We can therefore proceed to the merits of Butterworth's section 2255(f)(3) argument. Since Butterworth filed his motion well within one year of Alleyne, his motion is timely if Alleyne triggered a new one-year limitations period for cases on collateral review. In order to show this, Butterworth needs to establish that Alleyne: (1) recognized a new right that is (2) "retroactively applicable" on collateral review.

Butterworth easily convinces us that Alleyne is a "newly recognized" right, and the government properly concedes the point. The Supreme Court has explained that "a case announces a new rule if the result was not dictated by precedent existing at the time the defendant's conviction became final," and that "a holding is not so dictated . . . unless . . . it would have been apparent to all reasonable jurists." Chaidez v. United States, 133 S. Ct. 1103, 1107 (2013) (citations and internal quotation marks omitted). Harris governed Butterworth's Sixth Amendment argument at the time his conviction became final in 2007, and in order to reach its conclusion in Alleyne, the Court had to overrule Harris. Alleyne, therefore, was not a "garden variety application" of the Sixth Amendment to a new set of facts, Chaidez , 133 S. Ct. at 1107, but instead a "new obligation" on the government, Teague, 489 U.S. at 301, namely the requirement that it prove facts leading to a higher mandatory minimum penalty to a jury, beyond a reasonable doubt. Our conclusion that Alleyne was a new rule brings us into accord with the other circuit courts to have decided the issue.
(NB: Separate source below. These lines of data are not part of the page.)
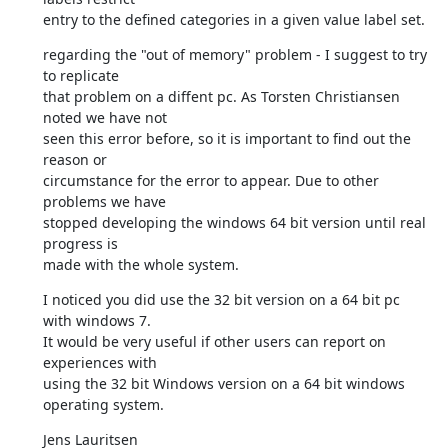
entry to the defined categories in a given value label set.
regarding the "out of memory" problem - I suggest to try 
to replicate 

that problem on a diffent pc. As Torsten Christiansen 
noted we have not 

seen this error before, so it is important to find out the 
reason or 

circumstance for the error to appear. Due to other 
problems we have 

stopped developing the windows 64 bit version until real 
progress is 

made with the whole system.
I noticed you did use the 32 bit version on a 64 bit pc 
with windows 7. 

It would be very useful if other users can report on 
experiences with 

using the 32 bit Windows version on a 64 bit windows 
operating system.
Jens Lauritsen
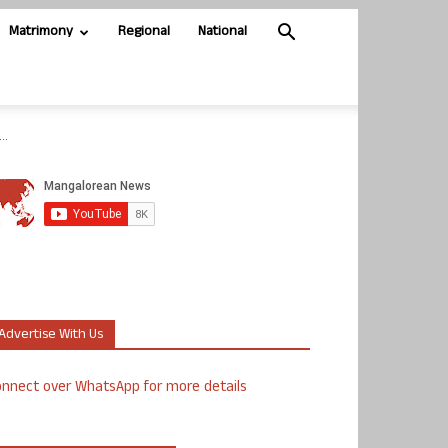
Matrimony
Regional
National
..
Advertise With Us
nnect over WhatsApp for more details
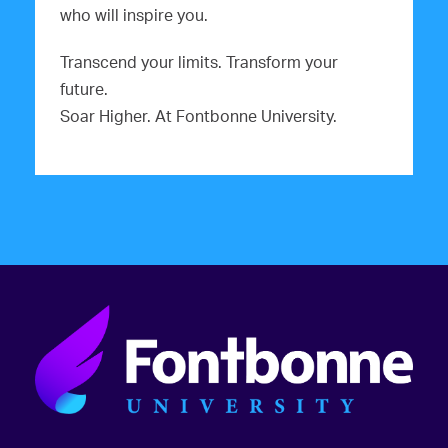
who will inspire you.
Transcend your limits. Transform your
future.
Soar Higher. At Fontbonne University.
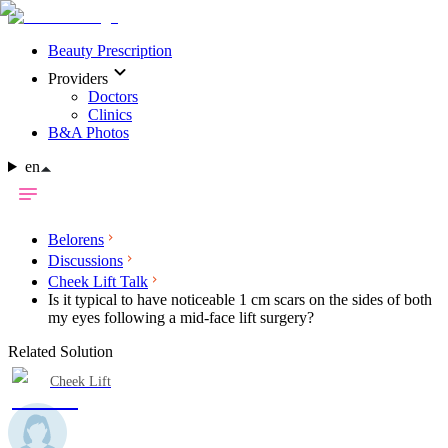
Beauty Prescription
Providers
Doctors
Clinics
B&A Photos
en
Belorens
Discussions
Cheek Lift Talk
Is it typical to have noticeable 1 cm scars on the sides of both
my eyes following a mid-face lift surgery?
Related Solution
Cheek Lift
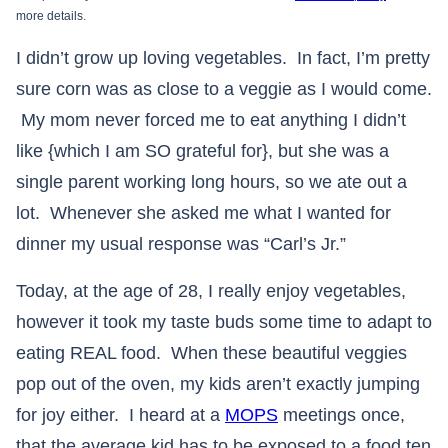
more details.
I didn’t grow up loving vegetables. In fact, I’m pretty
sure corn was as close to a veggie as I would come.
My mom never forced me to eat anything I didn’t
like {which I am SO grateful for}, but she was a
single parent working long hours, so we ate out a
lot. Whenever she asked me what I wanted for
dinner my usual response was “Carl’s Jr.”
Today, at the age of 28, I really enjoy vegetables,
however it took my taste buds some time to adapt to
eating REAL food. When these beautiful veggies
pop out of the oven, my kids aren’t exactly jumping
for joy either. I heard at a
MOPS
meetings once,
that the average kid has to be exposed to a food ten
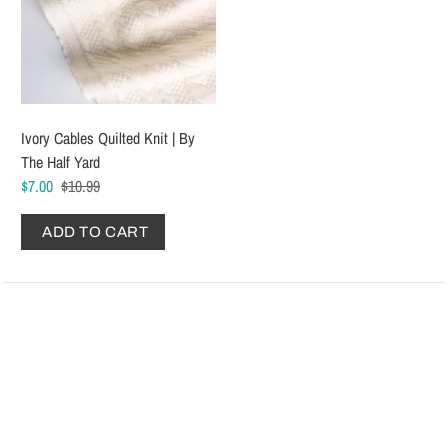
Ivory Cables Quilted Knit | By
The Half Yard
$7.00
$10.99
ADD TO CART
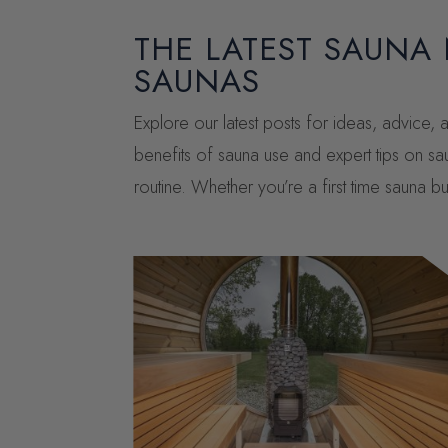
THE LATEST SAUNA
SAUNAS
Explore our latest posts for ideas, advice
benefits of sauna use and expert tips on sa
routine. Whether you’re a first time sauna 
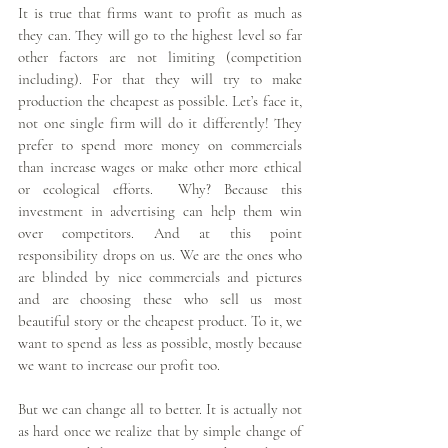
It is true that firms want to profit as much as 
they can. They will go to the highest level so far 
other factors are not limiting (competition 
including). For that they will try to make 
production the cheapest as possible. Let’s face it, 
not one single firm will do it differently! They 
prefer to spend more money on commercials 
than increase wages or make other more ethical 
or ecological efforts.  Why? Because this 
investment in advertising can help them win 
over competitors. And at this point 
responsibility drops on us. We are the ones who 
are blinded by nice commercials and pictures 
and are choosing these who sell us most 
beautiful story or the cheapest product. To it, we 
want to spend as less as possible, mostly because 
we want to increase our profit too.
But we can change all to better. It is actually not 
as hard once we realize that by simple change of 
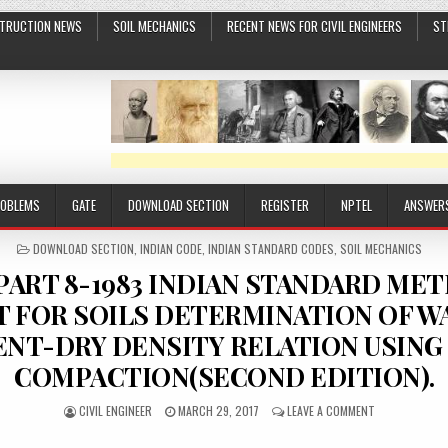
TRUCTION NEWS
SOIL MECHANICS
RECENT NEWS FOR CIVIL ENGINEERS
ST
ROBLEMS
GATE
DOWNLOAD SECTION
REGISTER
NPTEL
ANSWER
POSTED
DOWNLOAD SECTION
,
INDIAN CODE
,
INDIAN STANDARD CODES
,
SOIL MECHANICS
IN
-PART 8-1983 INDIAN STANDARD ME
T FOR SOILS DETERMINATION OF W
NT-DRY DENSITY RELATION USING
COMPACTION(SECOND EDITION).
AUTHOR:
PUBLISHED
ON
CIVIL ENGINEER
MARCH 29, 2017
LEAVE A COMMENT
DATE:
IS-
2720-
See, e.g., United States v. Reyes, 755 F.3d 210, 212 (3d Cir. 2014); In re Payne, 733 F.3d 1027, 1029 (10th Cir. 2013); Simpson v. United States, 721 F.3d 875, 876 (7th Cir. 2013).

By far the taller hurdle for Butterworth is the retroactivity question, and this is where his claim under section 2255(f)(3) fails. Although Alleyne's retroactivity is an issue of first impression for this circuit, [4] we did already decide that Apprendi itself was not retroactively applicable on collateral review in Sepulveda v. United States, 330 F.3d 55, 63 (1st Cir. 2003). Our analysis in Sepulveda informs, and arguably dictates, our decision here, and we now reach the same conclusion about retroactivity for Alleyne as we did for Apprendi.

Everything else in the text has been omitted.